Supplied entries below:
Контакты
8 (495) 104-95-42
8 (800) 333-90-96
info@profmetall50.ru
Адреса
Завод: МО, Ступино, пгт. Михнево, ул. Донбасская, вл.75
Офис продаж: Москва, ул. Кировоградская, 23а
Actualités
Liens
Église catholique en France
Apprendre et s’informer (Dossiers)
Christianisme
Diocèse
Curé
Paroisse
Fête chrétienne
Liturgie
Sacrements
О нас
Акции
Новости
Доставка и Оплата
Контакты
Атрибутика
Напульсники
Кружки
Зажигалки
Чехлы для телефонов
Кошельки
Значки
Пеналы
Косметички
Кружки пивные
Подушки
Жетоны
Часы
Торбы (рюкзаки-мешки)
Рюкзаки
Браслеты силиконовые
End of Supplied entries.
Supplied entries below:
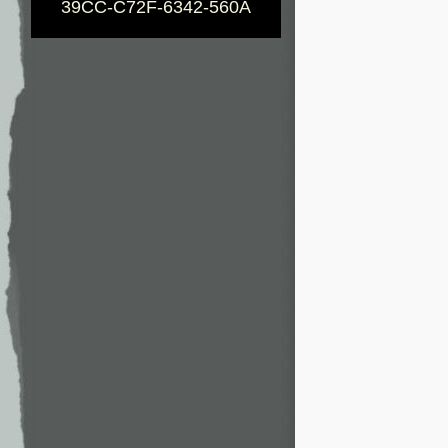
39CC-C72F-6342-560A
End of Supplied entries.
◆ Task ◆
Could you reproduce exactly the lines of the entries above, from the one with "Напульсники" through the one with "Браслеты силиконовые", and nothing else?

◆ Answer to this exercise ◆
Напульсники
Кружки
Зажигалки
Чехлы для телефонов
Кошельки
Значки
Пеналы
Косметички
Кружки пивные
Подушки
Жетоны
Часы
Торбы (рюкзаки-мешки)
Рюкзаки
Браслеты силиконовые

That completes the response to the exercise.